L’insofferenza che la ‘mia’ fascia di ultraquarantenni italiani ha, mediamente, per quest’attitudine autocratica appartiene a me e alla mia storia, alla storia e ai perché del mio Paese e della mia generazione.
Ma questa storia e questi perché non interessano quasi mai a nessuno, quando cambi Paese.
Non c’è quasi nessuno che voglia conoscere i tuoi perché.
Qui, poi, funziona che se dici tante cose di te metti in imbarazzo chi ti ascolta: è come se il gene dell’empatia sociale appartenesse al mondo di Angela’s Ashes, e la gente se ne volesse liberare.
Il mio è un giudizio (quasi) gratuito, ovviamente. Però percepisco chiaramente che la via che questo luogo ha scelto per uscire dal suo passato – per vivere il futuro facendo finta che non sia già cominciato? – è la via della negazione del proprio passato.

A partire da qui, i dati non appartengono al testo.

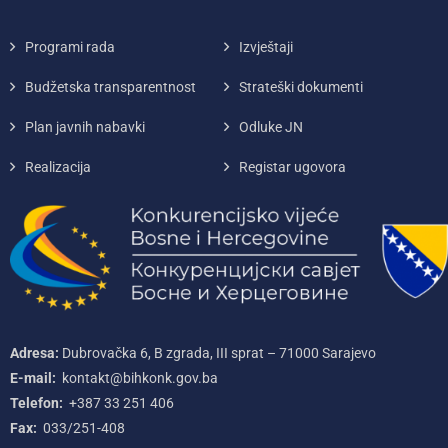
Programi rada
Izvještaji
Budžetska transparentnost
Strateški dokumenti
Plan javnih nabavki
Odluke JN
Realizacija
Registar ugovora
Adresa:
Dubrovačka 6, B zgrada, III sprat – 71000‌ Sarajevo
E-mail:
kontakt@bihkonk.gov.ba
Telefon:
+387‌ 33‌ 251‌ 406
Fax:
033/251-408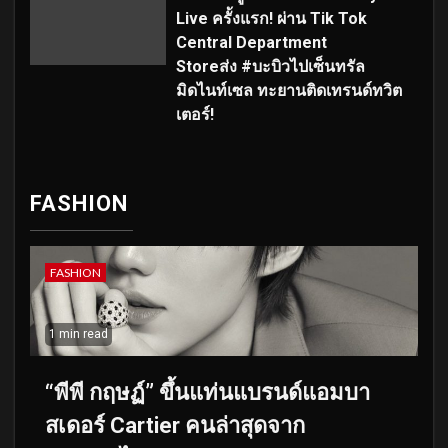
Live ครั้งแรก! ผ่าน Tik Tok
Central Department
Storeส่ง #บะบิวไปเซ็นทรัล
มิดไนท์เซล ทะยานติดเทรนด์ทวิต
เตอร์!
FASHION
FASHION
1 min read
“พีพี กฤษฏ์” ขึ้นแท่นแบรนด์แอมบา
สเดอร์ Cartier คนล่าสุดจาก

Lo conosco, è stato un modo anche nostro. Ma è pesante vedere, capire, voler verificare e non poterlo fare perché il tuo punto di vista esterno non interessa, è considerato ininfluente, insignificante.
Parlavo con una ginecologa tedesca che sta qua da tanto tempo, e le dicevo che la Germania – mi sembra: ma chissà quanto banalizzo – ha avuto il coraggio di fare i conti con il suo passato nazista, anche se questo ha significato forse la diffusione di un senso di colpa ingiustificato anche nelle generazioni più giovani e incolpevoli.
Lei mi diceva che adesso nel suo Paese nessuno sa niente del nazismo. I ragazzi non ne hanno praticamente idea. Non sanno chi era Goebbels, Mengele. A volte il passato è un Altrove di cui ci si vuole liberare.
In ogni caso, però, l’Altrove che diventa Qui ha bisogno di un altro Altrove.
Oggi Marco è a Verona.
Abbiamo parlato spesso delle pietre. Delle ‘nostre’ pietre.
«Minchia, che botta», mi ha scritto. «Le pietre. Non è l’Arena o chissà cosa. Sono i dettagli».
È così. Le pietre sono più morbide di un cuore.
E non sono i monumenti. È la sovrapposizione inconsapevole e automatica di un’immagine esterna di per sé insignificante e casuale con un’immagine interna che per motivi misteriosi si è depositata nella memoria e nelle tue fibre, con quella luce, quel colore, quell’odore, quel rumore.
L’esperienza dell’Altrove è cruciale.
Spero che prima o poi riuscirò a scriverne come vorrei.